One company at the forefront of this effort is HealthCare Insight, South Jordan, UT. HCI explained to DOTmed News that medical identity theft is a multi-faceted problem. To begin with, in a nation of nearly 50 million uninsured the temptation is great for families to misrepresent who is eligible for insurance, a well meaning but nonetheless illegal activity.
"The intent might be just to get somebody coverage. The fact is that [the health insurance policy] wasn't underwritten that way. So there are perpetrators who add others falsely or give their card to a family member or someone else to get care, and it is still fraud," said Joel Portice, COO of HCI.
While health care consumers are sometimes the perpetrators or victims of medical ID theft, all too often the bad actors are not the patients but health care professionals.

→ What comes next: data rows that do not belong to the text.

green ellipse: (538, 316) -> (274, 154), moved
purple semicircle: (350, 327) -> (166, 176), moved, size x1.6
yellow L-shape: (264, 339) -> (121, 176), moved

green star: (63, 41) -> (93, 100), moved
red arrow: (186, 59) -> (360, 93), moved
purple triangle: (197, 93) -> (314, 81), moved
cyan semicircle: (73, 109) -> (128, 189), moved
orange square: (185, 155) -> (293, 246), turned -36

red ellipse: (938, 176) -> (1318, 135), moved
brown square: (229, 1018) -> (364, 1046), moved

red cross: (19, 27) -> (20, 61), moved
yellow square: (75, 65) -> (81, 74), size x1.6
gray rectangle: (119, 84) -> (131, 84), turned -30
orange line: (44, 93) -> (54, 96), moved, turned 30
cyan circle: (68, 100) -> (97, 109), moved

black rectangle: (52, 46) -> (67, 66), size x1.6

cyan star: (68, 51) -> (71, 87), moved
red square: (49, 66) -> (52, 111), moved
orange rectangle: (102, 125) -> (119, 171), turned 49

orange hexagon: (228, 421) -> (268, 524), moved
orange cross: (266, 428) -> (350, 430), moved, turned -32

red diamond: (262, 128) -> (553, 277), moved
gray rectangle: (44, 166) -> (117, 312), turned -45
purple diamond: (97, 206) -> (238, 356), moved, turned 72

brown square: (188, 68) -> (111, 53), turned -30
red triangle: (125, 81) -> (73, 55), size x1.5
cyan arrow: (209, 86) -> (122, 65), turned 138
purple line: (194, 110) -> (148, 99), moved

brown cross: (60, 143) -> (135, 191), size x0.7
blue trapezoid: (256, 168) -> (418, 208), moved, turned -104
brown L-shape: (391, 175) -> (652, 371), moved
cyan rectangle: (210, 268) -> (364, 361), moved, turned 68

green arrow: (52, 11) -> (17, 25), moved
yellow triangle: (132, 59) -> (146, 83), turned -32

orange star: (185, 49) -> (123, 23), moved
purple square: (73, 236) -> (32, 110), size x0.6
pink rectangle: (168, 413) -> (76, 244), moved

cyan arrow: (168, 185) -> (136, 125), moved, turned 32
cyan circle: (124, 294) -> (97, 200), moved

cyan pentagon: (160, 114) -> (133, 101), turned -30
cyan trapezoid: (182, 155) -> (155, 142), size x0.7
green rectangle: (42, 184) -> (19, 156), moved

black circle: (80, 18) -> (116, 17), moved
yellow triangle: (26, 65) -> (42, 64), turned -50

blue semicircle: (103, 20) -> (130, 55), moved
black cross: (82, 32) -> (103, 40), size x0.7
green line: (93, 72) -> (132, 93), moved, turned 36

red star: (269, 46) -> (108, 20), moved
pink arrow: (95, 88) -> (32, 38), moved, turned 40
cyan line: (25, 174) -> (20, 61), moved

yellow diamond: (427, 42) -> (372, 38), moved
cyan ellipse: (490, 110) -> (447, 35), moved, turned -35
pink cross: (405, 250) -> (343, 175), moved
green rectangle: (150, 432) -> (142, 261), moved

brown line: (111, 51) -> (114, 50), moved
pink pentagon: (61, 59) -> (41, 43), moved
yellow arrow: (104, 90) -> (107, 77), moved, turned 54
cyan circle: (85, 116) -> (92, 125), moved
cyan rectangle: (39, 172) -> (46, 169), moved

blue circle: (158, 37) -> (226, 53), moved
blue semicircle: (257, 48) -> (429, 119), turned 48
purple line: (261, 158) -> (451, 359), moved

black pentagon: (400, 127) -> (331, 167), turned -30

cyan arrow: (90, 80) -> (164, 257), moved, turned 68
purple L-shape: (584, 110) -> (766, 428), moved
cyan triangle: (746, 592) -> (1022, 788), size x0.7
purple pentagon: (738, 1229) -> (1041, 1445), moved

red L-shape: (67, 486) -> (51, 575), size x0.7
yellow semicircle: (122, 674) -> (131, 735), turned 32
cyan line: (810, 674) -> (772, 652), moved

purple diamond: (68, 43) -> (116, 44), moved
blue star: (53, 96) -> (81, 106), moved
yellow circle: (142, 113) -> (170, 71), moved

"The whole idea around stealing identity is not only on the patient side but it's also on the provider side where billing schemes use a legitimate provider's identification number and name but set up a phony address," Portice said. Once the scheme is in place, reimbursements can be diverted to the bad guys.
HCI combats the problem for public and private insurers by using sophisticated software tools that sift through claims looking for something amiss. Rule-based technology and predictive analytics identify patterns and schemes that indicate fraud -- a kind of virtual magnifying glass.
"Our approach is to look at fraud from the perspective of it being perpetrated by a provider, or using their provider identification information; for example somebody stealing their ID," Portice said. "We look at profiles and patterns of provider data. We process millions of claims each month to establish those patterns and scores that give us some kind of probability of fraud risk."